Friends Don’t Let Friends Fall In Love Alone
In the movies, two very famous leads fall madly in love and satisfy each other’s needs utterly and totally forever and ever in that “you complete me” way. Unfortunately, real-life love lasts longer than a line of movie credits, and if we’re not careful, we can risk getting bored with even our most well-fitted lover.
Don’t fret about this. It happens to every real-life couple, probably even to Nora Ephron and her husband (and let’s face it, that woman can churn out some snappy dialog).

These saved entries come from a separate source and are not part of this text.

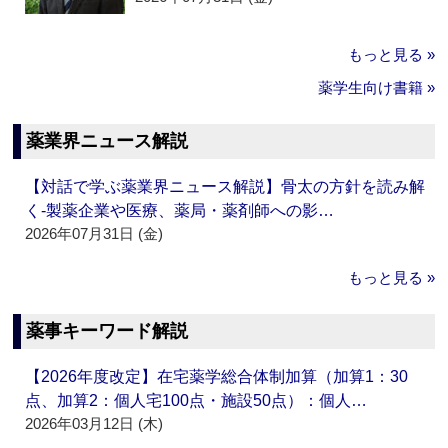
もっと見る »
薬学生向け書籍 »
薬業界ニュース解説
【対話で学ぶ薬業界ニュース解説】骨太の方針を読み解
く‐製薬企業や医療、薬局・薬剤師への影…
2026年07月31日 (金)
もっと見る »
薬事キーワード解説
【2026年度改定】在宅薬学総合体制加算（加算1：30
点、加算2：個人宅100点・施設50点）：個人…
2026年03月12日 (木)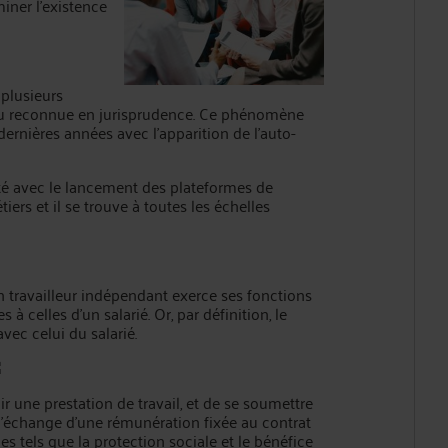
iner l'existence
 plusieurs
 peu reconnue en jurisprudence. Ce phénomène
dernières années avec l’apparition de l’auto-
té avec le lancement des plateformes de
tiers et il se trouve à toutes les échelles
un travailleur indépendant exerce ses fonctions
 celles d’un salarié. Or, par définition, le
vec celui du salarié.
ir une prestation de travail, et de se soumettre
l’échange d’une rémunération fixée au contrat
es tels que la protection sociale et le bénéfice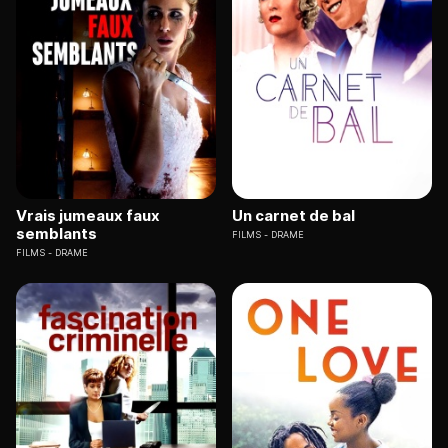
Vrais jumeaux faux
Un carnet de bal
semblants
FILMS
DRAME
FILMS
DRAME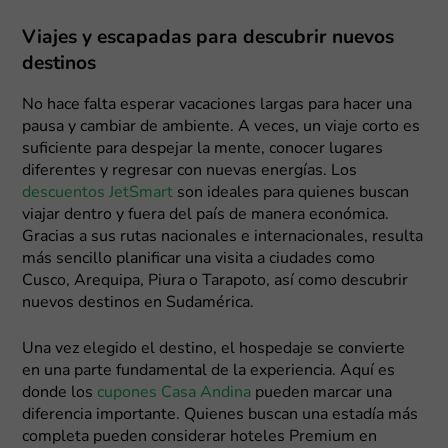
Viajes y escapadas para descubrir nuevos
destinos
No hace falta esperar vacaciones largas para hacer una
pausa y cambiar de ambiente. A veces, un viaje corto es
suficiente para despejar la mente, conocer lugares
diferentes y regresar con nuevas energías. Los
descuentos JetSmart
son ideales para quienes buscan
viajar dentro y fuera del país de manera económica.
Gracias a sus rutas nacionales e internacionales, resulta
más sencillo planificar una visita a ciudades como
Cusco, Arequipa, Piura o Tarapoto, así como descubrir
nuevos destinos en Sudamérica.
Una vez elegido el destino, el hospedaje se convierte
en una parte fundamental de la experiencia. Aquí es
donde los
cupones Casa Andina
pueden marcar una
diferencia importante. Quienes buscan una estadía más
completa pueden considerar hoteles Premium en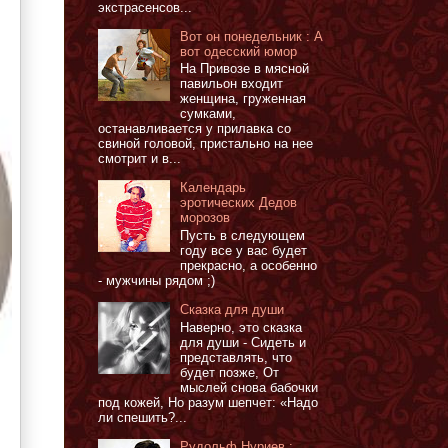
экстрасенсов...
Вот он понедельник : А
вот одесский юмор
На Привозе в мясной
павильон входит
женщина, груженная
сумками,
останавливается у прилавка со
свиной головой, пристально на нее
смотрит и в...
Календарь
эротических Дедов
морозов
Пусть в следующем
году все у вас будет
прекрасно, а особенно
- мужчины рядом ;)
Сказка для души
Наверно, это сказка
для души - Сидеть и
представлять, что
будет позже, От
мыслей снова бабочки
под кожей, Но разум шепчет: «Надо
ли спешить?...
Рудольф Нуриев :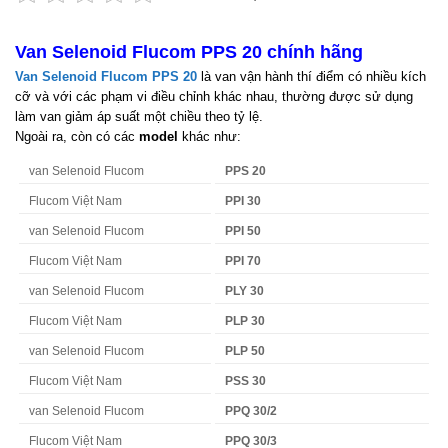
Van Selenoid Flucom PPS 20 chính hãng
Van Selenoid Flucom PPS 20
là van vận hành thí điểm có nhiều kích
cỡ và với các phạm vi điều chỉnh khác nhau, thường được sử dụng
làm van giảm áp suất một chiều theo tỷ lệ.
Ngoài ra, còn có các
model
khác như:
van Selenoid Flucom
PPS 20
Flucom Việt Nam
PPI 30
van Selenoid Flucom
PPI 50
Flucom Việt Nam
PPI 70
van Selenoid Flucom
PLY 30
Flucom Việt Nam
PLP 30
van Selenoid Flucom
PLP 50
Flucom Việt Nam
PSS 30
van Selenoid Flucom
PPQ 30/2
Flucom Việt Nam
PPQ 30/3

To avoid getting bored, diversify. When we couple up, we tend to forget about our friends and focus solely on our soul mate, but don’t let this happen. It’s not important that your partner doesn’t share your love of astronomy, that’s what your geeky scientist friend is for. And if your guy loves baseball and you don’t, let him trot off to the game with his buds while you give tours of the planetarium. Having some interests apart will keep you both unique and interesting to each other. Relying solely on one another for every aspect of your life is a recipe for staleness and even resentment.
Instead of saying “you complete me,” be more realistic and say, “you complete me in a lot of ways, but I am still an individual and I have interests that you don’t share, and that’s OK because it will make me more interesting come dinner time.” Not sure that line would have worked as well for Renee Zellweger, but it will for you.